Et c’est ici que s’esquisse un programme de vie. Devenir effectivement, quotidiennement, ce que nous sommes déjà dans l’espérance. Il faut réaliser ce qui est promis. Devenir ce corps du Christ à l’œuvre dans le monde. Et vivre selon le Christ c’est parfois vivre en contradiction avec certaines valeurs du monde. Pas toutes, loin s’en faut. Mais certaines. J’en citerai quelques-unes. Pour un disciple du Christ, qui vit en ayant conscience de la grande vanité des valeurs qui découpent la personne humaine en aspects ou en en dimension hétérogènes, ou prétendent l’enfermer dans une identité définitive, considérer un humain selon sa valeur productive, son origine ethnique, son utilité sociale, sa prétendue dangerosité de nature, c’est demeurer dans l’ancien monde, celui d’avant le Christ, un monde où la segmentation païenne avait force de loi.
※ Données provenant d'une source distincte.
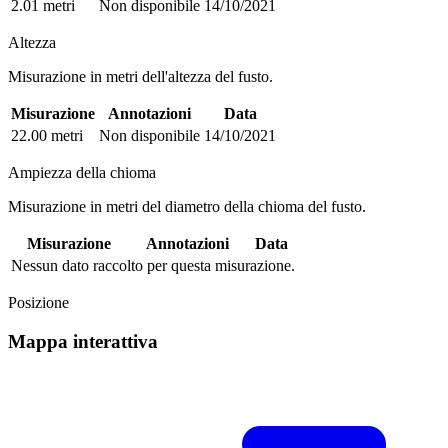
2.01 metri
Non disponibile
14/10/2021
Altezza
Misurazione in metri dell'altezza del fusto.
Misurazione
Annotazioni
Data
22.00 metri
Non disponibile
14/10/2021
Ampiezza della chioma
Misurazione in metri del diametro della chioma del fusto.
Misurazione
Annotazioni
Data
Nessun dato raccolto per questa misurazione.
Posizione
Mappa interattiva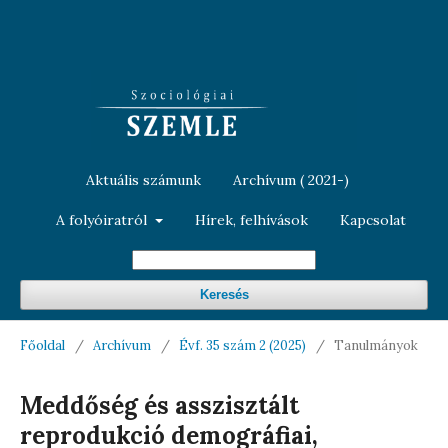
Aktuális számunk
Archívum ( 2021-)
A folyóiratról
Hírek, felhívások
Kapcsolat
Keresés
Főoldal
/
Archívum
/
Évf. 35 szám 2 (2025)
/
Tanulmányok
Meddőség és asszisztált
reprodukció demográfiai,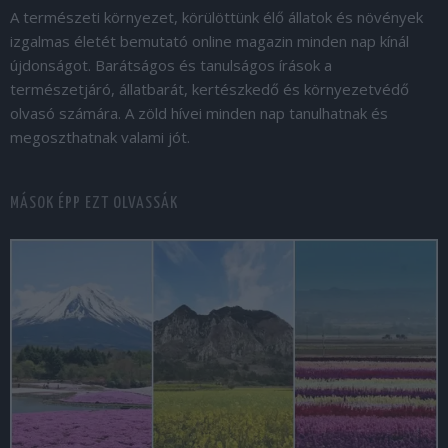
A természeti környezet, körülöttünk élő állatok és növények
izgalmas életét bemutató online magazin minden nap kínál
újdonságot. Barátságos és tanulságos írások a
természetjáró, állatbarát, kertészkedő és környezetvédő
olvasó számára. A zöld hívei minden nap tanulhatnak és
megoszthatnak valami jót.
MÁSOK ÉPP EZT OLVASSÁK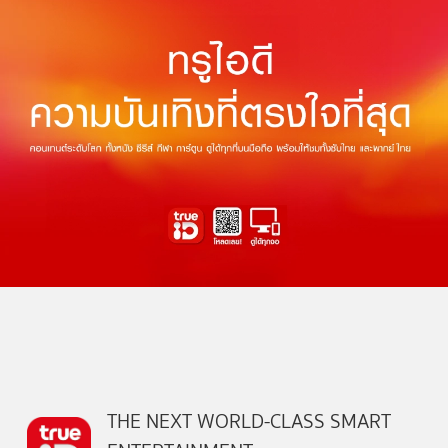
THE NEXT WORLD-CLASS SMART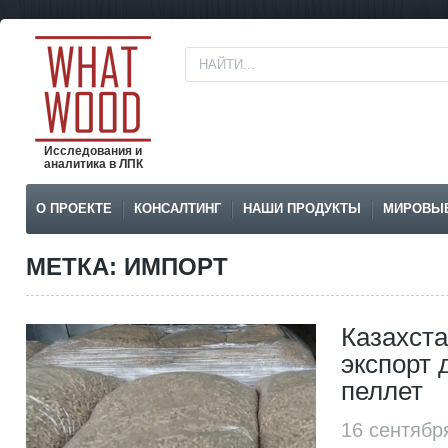
Исследования и
аналитика в ЛПК
О ПРОЕКТЕ
КОНСАЛТИНГ
НАШИ ПРОДУКТЫ
МИРОВЫ
МЕТКА: ИМПОРТ
Казахст
экспорт 
пеллет
16 сентябр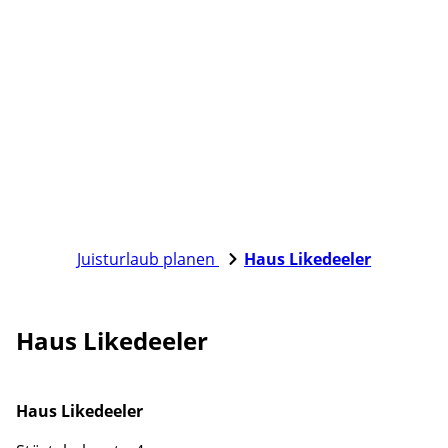
Juisturlaub planen
Haus Likedeeler
Haus Likedeeler
Haus Likedeeler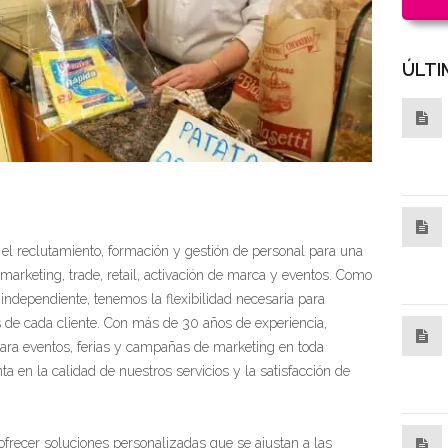
ÚLTI
el reclutamiento, formación y gestión de personal para una
arketing, trade, retail, activación de marca y eventos. Como
ndependiente, tenemos la flexibilidad necesaria para
s de cada cliente. Con más de 30 años de experiencia,
ara eventos, ferias y campañas de marketing en toda
 en la calidad de nuestros servicios y la satisfacción de
frecer soluciones personalizadas que se ajustan a las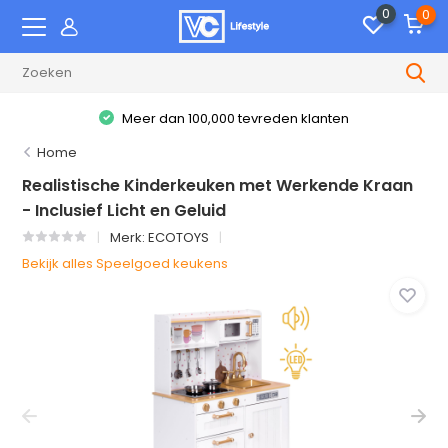
0
0
100,000 tevreden klanten
Alles
Home
Realistische Kinderkeuken met Werkende Kraan
- Inclusief Licht en Geluid
Merk:
ECOTOYS
Bekijk alles Speelgoed keukens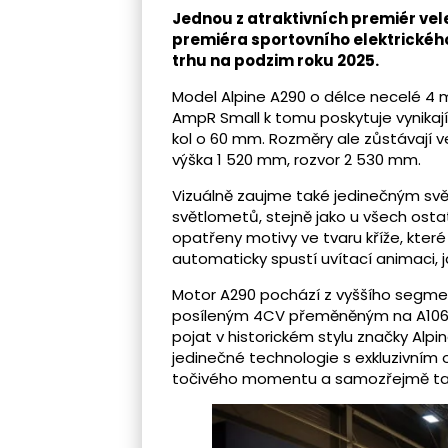
Jednou z atraktivních premiér vele
premiéra sportovního elektrického
trhu na podzim roku 2025.
Model Alpine A290 o délce necelé 4 
AmpR Small k tomu poskytuje vynikají
kol o 60 mm. Rozměry ale zůstávají v
výška 1 520 mm, rozvor 2 530 mm.
Vizuálně zaujme také jedinečným svě
světlometů, stejně jako u všech osta
opatřeny motivy ve tvaru kříže, které 
automaticky spustí uvítací animaci, 
Motor A290 pochází z vyššího segme
posíleným 4CV přeměněným na A106. 
pojat v historickém stylu značky Alpi
jedinečné technologie s exkluzivním 
točivého momentu a samozřejmě talen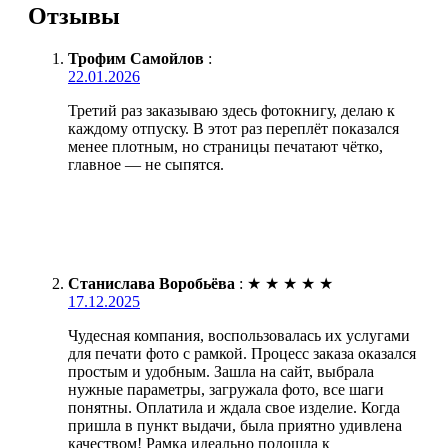
Отзывы
Трофим Самойлов
:
22.01.2026
Третий раз заказываю здесь фотокнигу, делаю к
каждому отпуску. В этот раз переплёт показался
менее плотным, но страницы печатают чётко,
главное — не сыпятся.
Станислава Воробьёва
:
★
★
★
★
★
17.12.2025
Чудесная компания, воспользовалась их услугами
для печати фото с рамкой. Процесс заказа оказался
простым и удобным. Зашла на сайт, выбрала
нужные параметры, загружала фото, все шаги
понятны. Оплатила и ждала свое изделие. Когда
пришла в пункт выдачи, была приятно удивлена
качеством! Рамка идеально подошла к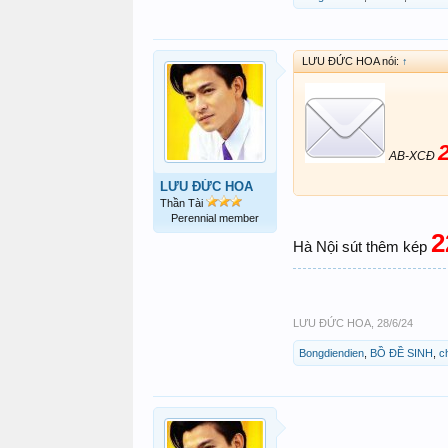
LƯU ĐỨC HOA nói:
↑
AB-XCĐ
LƯU ĐỨC HOA
Thần Tài
Perennial member
Hà Nội sút thêm kép
LƯU ĐỨC HOA
,
28/6/24
Bongdiendien
,
BỒ ĐỀ SINH
,
c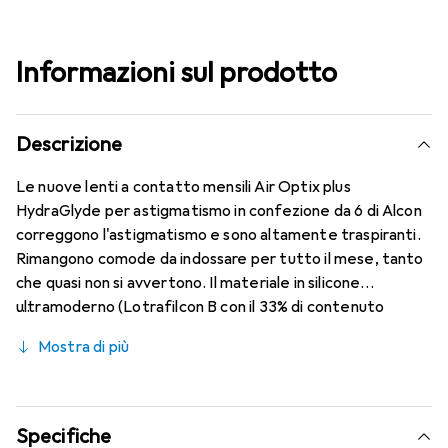
Informazioni sul prodotto
Descrizione
Le nuove lenti a contatto mensili Air Optix plus
HydraGlyde per astigmatismo in confezione da 6 di Alcon
correggono l'astigmatismo e sono altamente traspiranti.
Rimangono comode da indossare per tutto il mese, tanto
che quasi non si avvertono. Il materiale in silicone
ultramoderno (Lotrafilcon B con il 33% di contenuto
d'acqua) è combinato con il collaudato HydraGlyde
Mostra di più
Moisture Matrix e la nota tecnologia SmartShield,
garantendo le migliori caratteristiche di indossabilità che
conosci. Comfort e assenza di fastidi per tutto il giorno
con queste lenti mensili.
Specifiche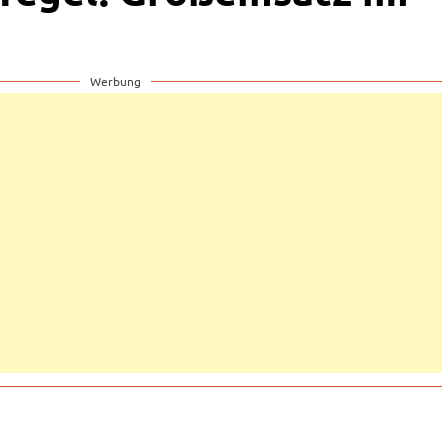
Werbung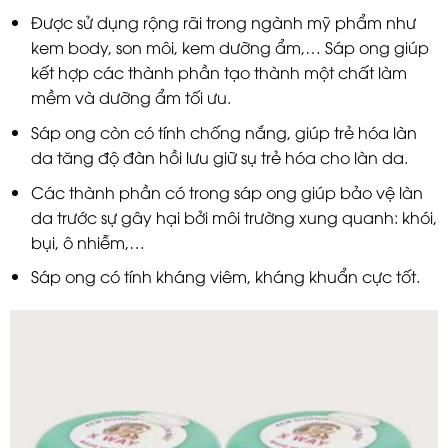
Được sử dụng rộng rãi trong ngành mỹ phẩm như
kem body, son môi, kem dưỡng ẩm,… Sáp ong giúp
kết hợp các thành phần tạo thành một chất làm
mềm và dưỡng ẩm tối ưu.
Sáp ong còn có tính chống nắng, giúp trẻ hóa làn
da tăng độ đàn hồi lưu giữ sụ trẻ hóa cho làn da.
Các thành phần có trong sáp ong giúp bảo vệ làn
da trước sự gây hại bởi môi trường xung quanh: khói,
bụi, ô nhiễm,…
Sáp ong có tính kháng viêm, kháng khuẩn cực tốt.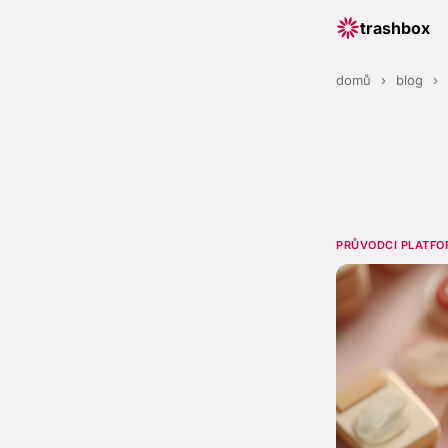
trashbox
domů
›
blog
›
PRŮVODCI PLATFO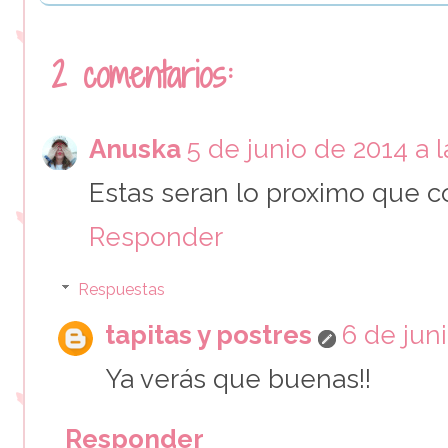
2 comentarios:
Anuska
5 de junio de 2014 a l
Estas seran lo proximo que c
Responder
Respuestas
tapitas y postres
6 de juni
Ya verás que buenas!!
Responder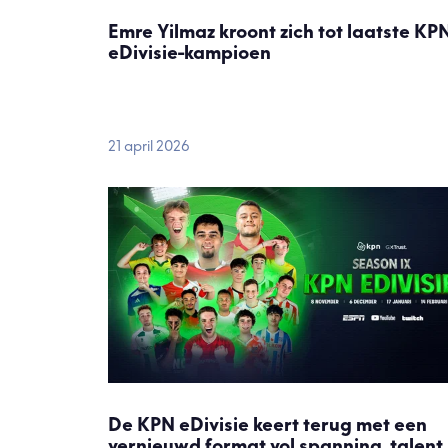
Emre Yilmaz kroont zich tot laatste KP
eDivisie-kampioen
21 april 2026
De KPN eDivisie keert terug met een
vernieuwd format vol spanning, talent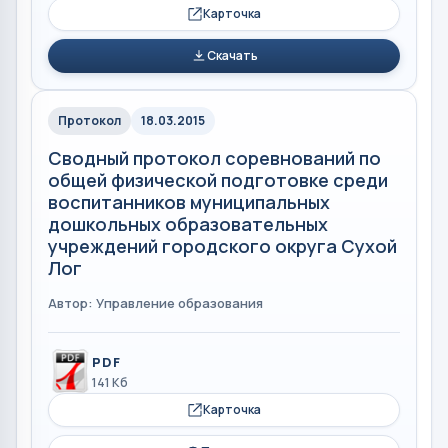
Карточка
Скачать
Протокол
18.03.2015
Сводный протокол соревнований по
общей физической подготовке среди
воспитанников муниципальных
дошкольных образовательных
учреждений городского округа Сухой
Лог
Автор: Управление образования
PDF
141 Кб
Карточка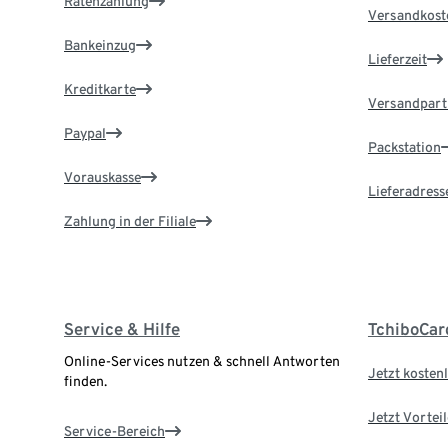
Ratenzahlung
Versandkost
Bankeinzug
Lieferzeit
Kreditkarte
Versandpart
Paypal
Packstation
Vorauskasse
Lieferadress
Zahlung in der Filiale
Service & Hilfe
TchiboCar
Online-Services nutzen & schnell Antworten
Jetzt kostenl
finden.
Jetzt Vortei
Service-Bereich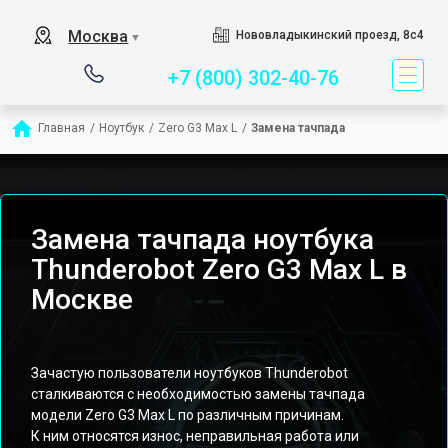
Сервисный центр спец
Москва
Нововладыкинский проезд, 8с4
▼
+7 (800) 302-40-76
Главная
/
Ноутбук
/
Zero G3 Max L
/
Замена тачпада
Замена тачпада ноутбука
Thunderobot Zero G3 Max L в
Москве
Зачастую пользователи ноутбуков Thunderobot
сталкиваются с необходимостью замены тачпада
модели Zero G3 Max L по различным причинам.
К ним относятся износ, неправильная работа или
Et l’Eglise est prophétique lorsqu’elle redit avec force ce qui la fait vivre, ce à quoi elle croit, ce qui ne lui paraît pas négociable, ce qui lui semble dangereux, lorsque la dignité de l’homme est subrepticement et insidieusement remise en question, l’air de rien. La récente actualité, s’il fallait encore en faire la preuve, le démontre aisément.

Pour vivre en disciple du Christ, donc, quelque chose doit changer. L’appartenance à Celui qui est chemin me paraît incompatible avec l’immobilisme. Si la vie publique du Christ a été mouvement, si la tentation permanente des apôtres a été l’installation, c’est que mouvement et stagnation sont des Si mon adhésion au christianisme ne change rien, si rien n’est bouleversé, si tout ronronne, c’est alors qu’il y a peut-être quelque chose à regarder de près. Jésus utilise ici des arguments qui n’ont rien de commun avec les sentiments ou l’émotion: il fait appel au réalisme de ses auditeurs, à leur bon sens et presque à un esprit de calcul. Il s’agit ici de prendre les moyens d’affronter une situation inhabituelle ou délicate. Et qu’est ce qui est par excellence inhabituel ou délicat dans ce contexte du Christ guérissant et réconfortant les foules d’êtres abîmés par la vie, c’est d’entrer dans une vie plus haute, c’est de se transformer intérieurement pour devenir semblable à Dieu lui-même. Qui peut prétendre y parvenir ? Qui peut se dire arrivé à destination ? A ces questions angoissées dont l’Evangile s’est fait d’emblée l’écho, questions qui sont certainement les nôtres aujourd’hui, Jésus répond invariablement par ces mots rassurants et inquiétants tout à la fois : « A l’homme cela est impossible, mais pas à Dieu, pour qui rien n’est impossible ». Il s’agit d’opérer ou plutôt d’accepter un changement de point d’équilibre dans notre vie. Le philosophe Wittgenstein disait que le croyant ne se différencie des autres que par ses points d’appui pour se tenir debout, car il tient par le haut. La foi dont Jésus de Nazareth est à la fois l’initiateur et l’objet ne nous pousse non pas à accumuler, que ce soit du savoir sur Dieu, des actes méritoires, des objets de piété… Mais il ne dit pas non plus que ces choses doivent être bannies. Simplement, elles ne doivent pas devenir des images qui prennent la place de Dieu qui lui est l’absence même d’image. Adorer ce qu’on ne peut représenter, voilà qui nous pousse sans cesse à nous désapproprier. Non pas renoncer à tout, mais renoncer à la propriété sur ce que nous possédons et qui, en vérité nous possède. Mais je laisse la parole au Christ, qui le dit bien mieux et plus synthétiquement que moi: « Celui d’entre vous qui ne renonce pas à tout ce qui lui appartient ne peut pas être mon disciple ».